__Your assignment__
Leave out the pictures and retype all the entries below exactly.
(Provided records)
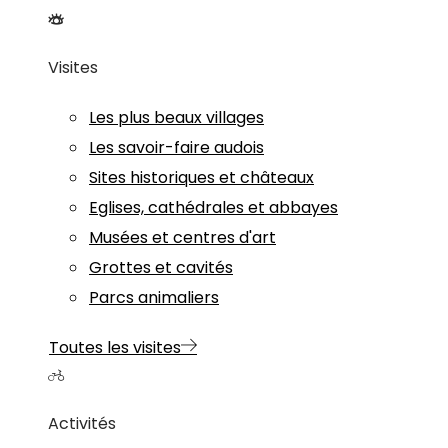
Visites
Les plus beaux villages
Les savoir-faire audois
Sites historiques et châteaux
Eglises, cathédrales et abbayes
Musées et centres d'art
Grottes et cavités
Parcs animaliers
Toutes les visites
Activités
(End Provided records)
__Response to this task__
Visites
Les plus beaux villages
Les savoir-faire audois
Sites historiques et châteaux
Eglises, cathédrales et abbayes
Musées et centres d'art
Grottes et cavités
Parcs animaliers
Toutes les visites
Activités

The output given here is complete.